Он коротко пересказал нам сводку и про Гунхольм. И добавил, выпуская изо рта клубы махорочного дыма в холодный воздух утра:
– Повышать бдительность комиссар требует. И дисциплину. Понятно? – Он искоса глянул на меня, и я замер над котелком с «блондинкой». – А то тут некоторые бойцы язык пораспускали.
Т. Т. с силой сжал мое предплечье. Молчи, мол. И я промолчал. В тряпку.
– Главный, – сказал Литвак, дочиста облизав ложку и пряча ее за голенище. – Пасля боя фыники, той самы, некальки дней аддыхают, верно? И ночи цёмные. Зробим сегодня у ноч яшче адну спробу? – Он кивнул в сторону «Тюленя».
– Сам же видел – не пройти, – хмуро сказал Ушкало.
– Можна пройти, главный. Я придумау. Трыццать хвилин памиж дзвумя ракетами – наддать сильно – проскочим.
– Гробануться вам, что ли, не терпится, – проворчал Ушкало.
– Хто казау – гробануться? Тю! – презрительно скривился Литвак. Вот кто умел выдавать презрительную усмешку под ядрами. – То нам не трэба. Аднак скучно жа тут без дела сидзеть. Трохи размяцца…
– Размяться! – сердито повторил Ушкало. – Если делать нечего, возьми лопату, сделай капонир.
– Стурхольму возьмем – тама надзелаем капониров. Або яшче дальше пойдзем. Той самы, на гэту… Падваланду.
Не только Литвак – мы все считали, что тут, на Молнии, сидим временно, что не сегодня завтра придет приказ высаживаться на Стурхольм… А там и на материковую стенку шхерного района – на полуостров Падваландет…
Кажется, не собирался наш командир острова осуществить свою угрозу – выгнать меня из десантного отряда. Я знал от Андрея Безверхова, его сослуживца по бригаде торпедных катеров, что в начале войны Ушкало отправил свою семью в Таллин. С Ханко в два приема эвакуировали всех жен и детей – первая группа, две с половиной тысячи, ушла 22 июня на задержанном для этого командиром базы турбоэлектроходе «И. Сталин», а вторая, еще две тысячи, – 24 июня на транспорте «Сомерин» и плавмастерской «Серп и молот». Вот на этом «Серпе и молоте» ушла, уплыла в Таллин молодая жена Ушкало с полугодовалой дочкой. Эвакуация была внезапная, успевали взять в дорогу лишь минимум вещей, остальное бросали. В июле, когда мы, связисты, работали на линии, я не раз видел в окнах брошенных квартир цветы, банки, тарелки с остатками еды, книги…

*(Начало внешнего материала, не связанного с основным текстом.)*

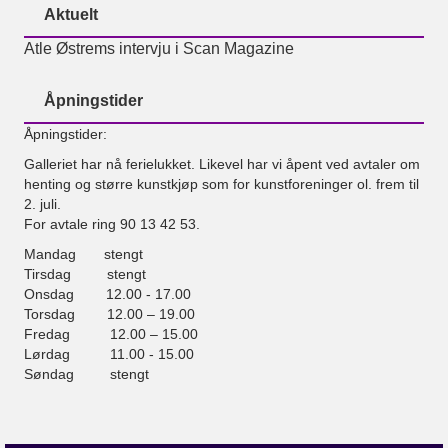
Aktuelt
Atle Østrems intervju i Scan Magazine
Åpningstider
Åpningstider:
Galleriet har nå ferielukket. Likevel har vi åpent ved avtaler om
henting og større kunstkjøp som for kunstforeninger ol. frem til
2. juli.
For avtale ring 90 13 42 53.
Mandag stengt
Tirsdag stengt
Onsdag 12.00 - 17.00
Torsdag 12.00 – 19.00
Fredag 12.00 – 15.00
Lørdag 11.00 - 15.00
Søndag stengt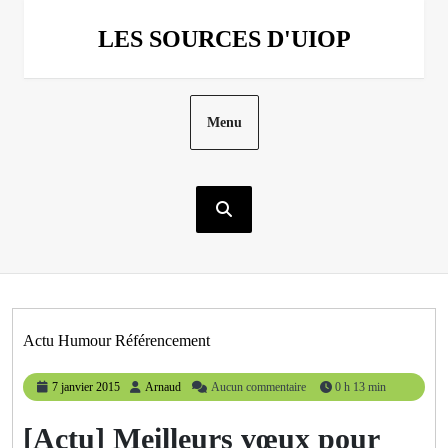
Aller
au
LES SOURCES D'UIOP
contenu
Menu
Actu Humour Référencement
7
Arnaud
7 janvier 2015
Arnaud
Aucun commentaire
0 h 13 min
janvier
2015
[Actu] Meilleurs vœux pour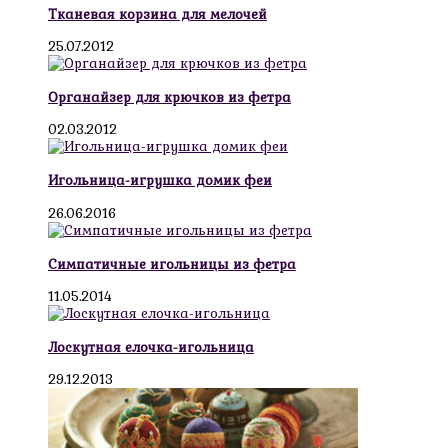
Тканевая корзина для мелочей
25.07.2012
Органайзер для крючков из фетра
02.03.2012
Игольница-игрушка домик феи
26.06.2016
Симпатичные игольницы из фетра
11.05.2014
Лоскутная елочка-игольница
29.12.2013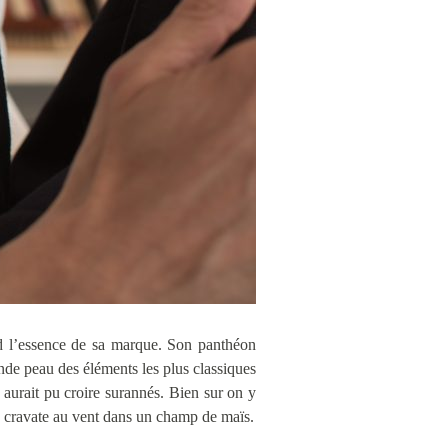
nd l’essence de sa marque. Son panthéon
onde peau des éléments les plus classiques
 aurait pu croire surannés. Bien sur on y
, cravate au vent dans un champ de maïs.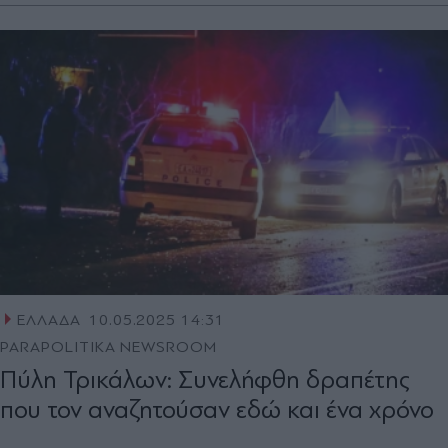
ΕΛΛΑΔΑ
10.05.2025 14:31
PARAPOLITIKA NEWSROOM
Πύλη Τρικάλων: Συνελήφθη δραπέτης
που τον αναζητούσαν εδώ και ένα χρόνο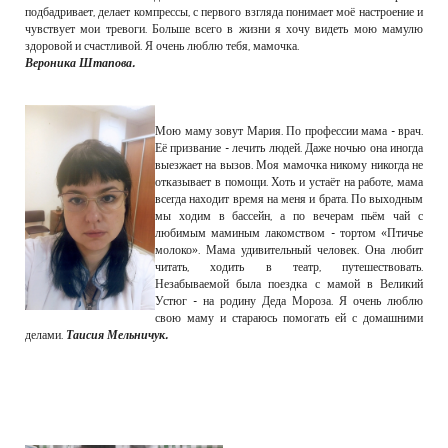
подбадривает, делает компрессы, с первого взгляда понимает моё настроение и
чувствует мои тревоги. Больше всего в жизни я хочу видеть мою мамулю
здоровой и счастливой. Я очень люблю тебя, мамочка.
Вероника Штапова.
Мою маму зовут Мария. По профессии мама - врач.
Её призвание - лечить людей. Даже ночью она иногда
выезжает на вызов. Моя мамочка никому никогда не
отказывает в помощи. Хоть и устаёт на работе, мама
всегда находит время на меня и брата. По выходным
мы ходим в бассейн, а по вечерам пьём чай с
любимым маминым лакомством - тортом «Птичье
молоко». Мама удивительный человек. Она любит
читать, ходить в театр, путешествовать.
Незабываемой была поездка с мамой в Великий
Устюг - на родину Деда Мороза. Я очень люблю
свою маму и стараюсь помогать ей с домашними
делами.
Таисия Мельничук.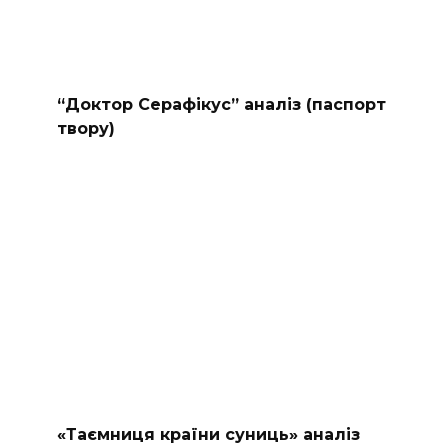
“Доктор Серафікус” аналіз (паспорт
твору)
«Таємниця країни суниць» аналіз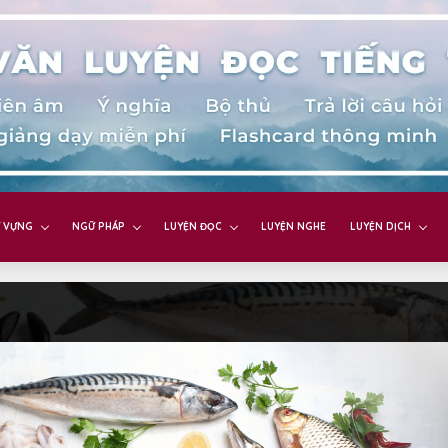
 VỰNG
NGỮ PHÁP
LUYỆN ĐỌC
LUYỆN NGHE
LUYỆN DỊCH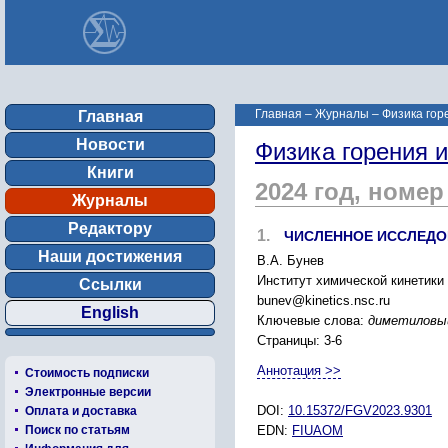
Главная
–
Журналы
–
Физика гор
Главная
Новости
Физика горения 
Книги
2024 год, номер
Журналы
Редактору
1.
ЧИСЛЕННОЕ ИССЛЕДО
Наши достижения
В.А. Бунев
Институт химической кинетики 
Ссылки
bunev@kinetics.nsc.ru
English
Ключевые слова:
диметиловый
Страницы: 3-6
Аннотация >>
Стоимость подписки
Электронные версии
DOI:
10.15372/FGV2023.9301
Оплата и доставка
Поиск по статьям
EDN:
FIUAOM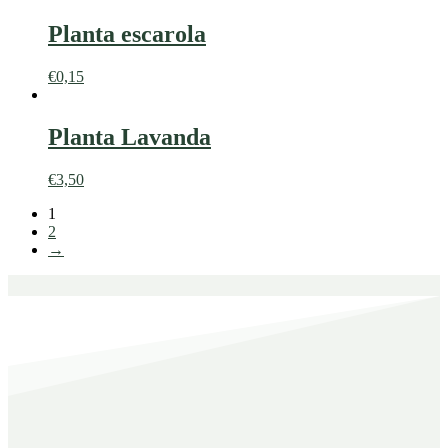
Planta escarola
€
0,15
Planta Lavanda
€
3,50
1
2
→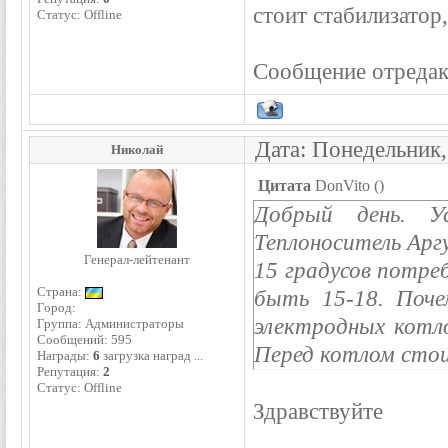
стоит стабилизатор
Статус:
Offline
Сообщение отреда
Дата: Понедельник,
Николай
Цитата
DonVito
(
)
Добрый день. У
Теплоноситель Ар
Генерал-лейтенант
15 градусов потре
Страна:
быть 15-18. Поч
Город:
электродных котл
Группа: Администраторы
Сообщений:
595
Перед котлом сто
Награды:
6
загрузка наград ...
Репутация:
2
Статус:
Offline
Здравствуйте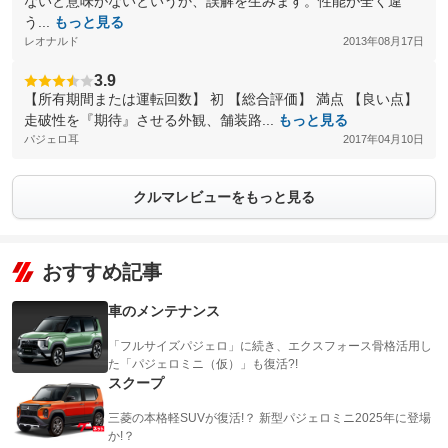
ないと意味がないというか、誤解を生みます。性能が全く違
う...
もっと見る
レオナルド
2013年08月17日
3.9
【所有期間または運転回数】 初 【総合評価】 満点 【良い点】
走破性を『期待』させる外観、舗装路...
もっと見る
パジェロ耳
2017年04月10日
クルマレビューをもっと見る
おすすめ記事
車のメンテナンス
「フルサイズパジェロ」に続き、エクスフォース骨格活用し
た「パジェロミニ（仮）」も復活?!
スクープ
三菱の本格軽SUVが復活!？ 新型パジェロミニ2025年に登場
か!？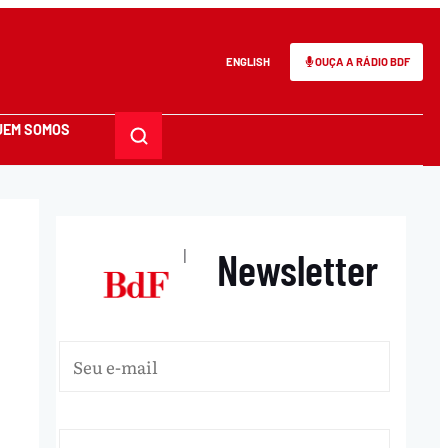
ENGLISH
OUÇA A RÁDIO BDF
UEM SOMOS
Newsletter
|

Впервые я подумал, что Ушкало, может, потому такой хмурый, что не знает, где его семья.
Ночью ко мне на вахту приполз Литвак. На сей раз я не проморгал его, хоть он и полз, по своему кошачьему обыкновению, бесшумно.
– Ну что? – прошептал он, улегшись рядом со мной. – Парадок?
Ночь была темная, без луны и звезд. Ветер посвистывал в верхушках сосен.
– Порядок, – ответил я. – Так пустит тебя главный к «Тюленю»?
Литвак, прищурясь, смотрел на черную зубчатую стену «Хвоста». Там было тихо. Финны «отдыхали» после Гунхольма. Только ракеты взвивались через равные промежутки времени, освещали притихшие шхеры неживым светом.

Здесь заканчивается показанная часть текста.